How to complete this task
An exact reprint of the whole listing is what the answer must contain.
#####
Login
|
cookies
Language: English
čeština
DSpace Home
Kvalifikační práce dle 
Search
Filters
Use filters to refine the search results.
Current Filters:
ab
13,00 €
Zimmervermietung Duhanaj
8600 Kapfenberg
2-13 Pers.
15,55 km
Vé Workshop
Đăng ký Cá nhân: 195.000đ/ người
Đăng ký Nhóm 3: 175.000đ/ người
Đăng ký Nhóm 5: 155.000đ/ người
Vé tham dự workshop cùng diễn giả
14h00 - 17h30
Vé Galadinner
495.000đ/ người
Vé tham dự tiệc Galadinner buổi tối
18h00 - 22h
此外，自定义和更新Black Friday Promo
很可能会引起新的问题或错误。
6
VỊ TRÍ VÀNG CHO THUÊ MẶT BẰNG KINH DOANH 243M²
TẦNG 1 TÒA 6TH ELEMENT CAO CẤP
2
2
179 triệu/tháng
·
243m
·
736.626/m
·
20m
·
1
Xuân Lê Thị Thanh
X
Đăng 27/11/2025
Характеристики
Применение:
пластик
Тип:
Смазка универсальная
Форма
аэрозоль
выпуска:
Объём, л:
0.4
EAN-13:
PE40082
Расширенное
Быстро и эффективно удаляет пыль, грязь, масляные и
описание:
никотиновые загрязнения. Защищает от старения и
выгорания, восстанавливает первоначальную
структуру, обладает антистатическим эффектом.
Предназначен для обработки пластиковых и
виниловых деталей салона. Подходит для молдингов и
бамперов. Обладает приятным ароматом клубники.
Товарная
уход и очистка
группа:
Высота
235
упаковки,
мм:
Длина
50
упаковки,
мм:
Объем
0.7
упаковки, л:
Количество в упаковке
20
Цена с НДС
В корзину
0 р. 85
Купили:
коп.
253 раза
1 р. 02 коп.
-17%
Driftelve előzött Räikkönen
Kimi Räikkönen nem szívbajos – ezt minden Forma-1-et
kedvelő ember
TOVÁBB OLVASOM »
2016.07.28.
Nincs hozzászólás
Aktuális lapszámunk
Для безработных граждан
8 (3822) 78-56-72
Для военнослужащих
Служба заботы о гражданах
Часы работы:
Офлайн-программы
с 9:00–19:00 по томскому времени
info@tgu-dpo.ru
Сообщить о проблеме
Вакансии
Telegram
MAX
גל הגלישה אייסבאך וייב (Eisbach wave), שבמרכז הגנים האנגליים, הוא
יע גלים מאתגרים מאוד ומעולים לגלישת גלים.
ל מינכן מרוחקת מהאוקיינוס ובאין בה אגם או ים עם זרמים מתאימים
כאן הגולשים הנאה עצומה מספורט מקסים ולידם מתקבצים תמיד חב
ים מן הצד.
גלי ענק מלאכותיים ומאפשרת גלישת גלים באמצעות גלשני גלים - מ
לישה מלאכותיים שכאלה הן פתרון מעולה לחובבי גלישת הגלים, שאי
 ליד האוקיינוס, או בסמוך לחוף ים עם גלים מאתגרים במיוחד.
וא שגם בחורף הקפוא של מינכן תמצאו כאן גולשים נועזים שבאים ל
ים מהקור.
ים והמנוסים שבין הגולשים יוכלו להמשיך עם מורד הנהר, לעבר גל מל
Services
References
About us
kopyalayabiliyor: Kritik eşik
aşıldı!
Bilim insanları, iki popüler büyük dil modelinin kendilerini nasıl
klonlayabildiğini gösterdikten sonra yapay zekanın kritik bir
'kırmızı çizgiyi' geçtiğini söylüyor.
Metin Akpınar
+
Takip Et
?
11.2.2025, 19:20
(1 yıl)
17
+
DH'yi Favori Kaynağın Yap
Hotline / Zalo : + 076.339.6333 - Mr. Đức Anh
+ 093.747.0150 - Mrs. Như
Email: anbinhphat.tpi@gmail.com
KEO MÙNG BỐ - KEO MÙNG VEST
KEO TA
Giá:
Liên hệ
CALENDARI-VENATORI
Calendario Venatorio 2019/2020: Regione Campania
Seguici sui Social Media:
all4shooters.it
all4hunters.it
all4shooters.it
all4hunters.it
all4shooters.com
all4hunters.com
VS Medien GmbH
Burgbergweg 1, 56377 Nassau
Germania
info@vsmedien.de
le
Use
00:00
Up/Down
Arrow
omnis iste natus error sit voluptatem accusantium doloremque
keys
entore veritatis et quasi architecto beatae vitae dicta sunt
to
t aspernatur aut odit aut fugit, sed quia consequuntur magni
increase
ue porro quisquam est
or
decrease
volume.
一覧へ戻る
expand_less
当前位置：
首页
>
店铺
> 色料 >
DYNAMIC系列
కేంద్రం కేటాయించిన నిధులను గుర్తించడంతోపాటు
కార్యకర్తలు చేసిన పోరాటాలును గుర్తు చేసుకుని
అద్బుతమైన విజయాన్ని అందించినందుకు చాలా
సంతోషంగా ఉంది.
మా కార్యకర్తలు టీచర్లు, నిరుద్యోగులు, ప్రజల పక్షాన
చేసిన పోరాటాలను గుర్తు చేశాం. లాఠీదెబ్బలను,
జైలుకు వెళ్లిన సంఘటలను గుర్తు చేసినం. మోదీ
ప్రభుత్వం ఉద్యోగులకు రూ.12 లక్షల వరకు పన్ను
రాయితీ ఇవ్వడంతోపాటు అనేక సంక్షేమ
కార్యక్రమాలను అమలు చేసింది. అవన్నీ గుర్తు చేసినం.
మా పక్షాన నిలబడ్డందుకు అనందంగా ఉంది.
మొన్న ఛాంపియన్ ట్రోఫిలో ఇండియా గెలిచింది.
#####
Task solution
Login
|
cookies
Language: English
čeština
DSpace Home
Kvalifikační práce dle 
Search
Filters
Use filters to refine the search results.
Current Filters:
ab
13,00 €
Zimmervermietung Duhanaj
8600 Kapfenberg
2-13 Pers.
15,55 km
Vé Workshop
Đăng ký Cá nhân: 195.000đ/ người
Đăng ký Nhóm 3: 175.000đ/ người
Đăng ký Nhóm 5: 155.000đ/ người
Vé tham dự workshop cùng diễn giả
14h00 - 17h30
Vé Galadinner
495.000đ/ người
Vé tham dự tiệc Galadinner buổi tối
18h00 - 22h
此外，自定义和更新Black Friday Promo
很可能会引起新的问题或错误。
6
VỊ TRÍ VÀNG CHO THUÊ MẶT BẰNG KINH DOANH 243M²
TẦNG 1 TÒA 6TH ELEMENT CAO CẤP
2
2
179 triệu/tháng
·
243m
·
736.626/m
·
20m
·
1
Xuân Lê Thị Thanh
X
Đăng 27/11/2025
Характеристики
Применение:
пластик
Тип:
Смазка универсальная
Форма
аэрозоль
выпуска:
Объём, л:
0.4
EAN-13:
PE40082
Расширенное
Быстро и эффективно удаляет пыль, грязь, масляные и
описание:
никотиновые загрязнения. Защищает от старения и
выгорания, восстанавливает первоначальную
структуру, обладает антистатическим эффектом.
Предназначен для обработки пластиковых и
виниловых деталей салона. Подходит для молдингов и
бамперов. Обладает приятным ароматом клубники.
Товарная
уход и очистка
группа:
Высота
235
упаковки,
мм:
Длина
50
упаковки,
мм:
Объем
0.7
упаковки, л:
Количество в упаковке
20
Цена с НДС
В корзину
0 р. 85
Купили:
коп.
253 раза
1 р. 02 коп.
-17%
Driftelve előzött Räikkönen
Kimi Räikkönen nem szívbajos – ezt minden Forma-1-et
kedvelő ember
TOVÁBB OLVASOM »
2016.07.28.
Nincs hozzászólás
Aktuális lapszámunk
Для безработных граждан
8 (3822) 78-56-72
Для военнослужащих
Служба заботы о гражданах
Часы работы:
Офлайн-программы
с 9:00–19:00 по томскому времени
info@tgu-dpo.ru
Сообщить о проблеме
Вакансии
Telegram
MAX
גל הגלישה אייסבאך וייב (Eisbach wave), שבמרכז הגנים האנגליים, הוא
יע גלים מאתגרים מאוד ומעולים לגלישת גלים.
ל מינכן מרוחקת מהאוקיינוס ובאין בה אגם או ים עם זרמים מתאימים
כאן הגולשים הנאה עצומה מספורט מקסים ולידם מתקבצים תמיד חב
ים מן הצד.
גלי ענק מלאכותיים ומאפשרת גלישת גלים באמצעות גלשני גלים - מ
לישה מלאכותיים שכאלה הן פתרון מעולה לחובבי גלישת הגלים, שאי
 ליד האוקיינוס, או בסמוך לחוף ים עם גלים מאתגרים במיוחד.
וא שגם בחורף הקפוא של מינכן תמצאו כאן גולשים נועזים שבאים ל
ים מהקור.
ים והמנוסים שבין הגולשים יוכלו להמשיך עם מורד הנהר, לעבר גל מל
Services
References
About us
kopyalayabiliyor: Kritik eşik
aşıldı!
Bilim insanları, iki popüler büyük dil modelinin kendilerini nasıl
klonlayabildiğini gösterdikten sonra yapay zekanın kritik bir
'kırmızı çizgiyi' geçtiğini söylüyor.
Metin Akpınar
+
Takip Et
?
11.2.2025, 19:20
(1 yıl)
17
+
DH'yi Favori Kaynağın Yap
Hotline / Zalo : + 076.339.6333 - Mr. Đức Anh
+ 093.747.0150 - Mrs. Như
Email: anbinhphat.tpi@gmail.com
KEO MÙNG BỐ - KEO MÙNG VEST
KEO TA
Giá:
Liên hệ
CALENDARI-VENATORI
Calendario Venatorio 2019/2020: Regione Campania
Seguici sui Social Media:
all4shooters.it
all4hunters.it
all4shooters.it
all4hunters.it
all4shooters.com
all4hunters.com
VS Medien GmbH
Burgbergweg 1, 56377 Nassau
Germania
info@vsmedien.de
le
Use
00:00
Up/Down
Arrow
omnis iste natus error sit voluptatem accusantium doloremque
keys
entore veritatis et quasi architecto beatae vitae dicta sunt
to
t aspernatur aut odit aut fugit, sed quia consequuntur magni
increase
ue porro quisquam est
or
decrease
volume.
一覧へ戻る
expand_less
当前位置：
首页
>
店铺
> 色料 >
DYNAMIC系列
కేంద్రం కేటాయించిన నిధులను గుర్తించడంతోపాటు
కార్యకర్తలు చేసిన పోరాటాలును గుర్తు చేసుకుని
అద్బుతమైన విజయాన్ని అందించినందుకు చాలా
సంతోషంగా ఉంది.
మా కార్యకర్తలు టీచర్లు, నిరుద్యోగులు, ప్రజల పక్షాన
చేసిన పోరాటాలను గుర్తు చేశాం. లాఠీదెబ్బలను,
జైలుకు వెళ్లిన సంఘటలను గుర్తు చేసినం. మోదీ
ప్రభుత్వం ఉద్యోగులకు రూ.12 లక్షల వరకు పన్ను
రాయితీ ఇవ్వడంతోపాటు అనేక సంక్షేమ
కార్యక్రమాలను అమలు చేసింది. అవన్నీ గుర్తు చేసినం.
మా పక్షాన నిలబడ్డందుకు అనందంగా ఉంది.
మొన్న ఛాంపియన్ ట్రోఫిలో ఇండియా గెలిచింది.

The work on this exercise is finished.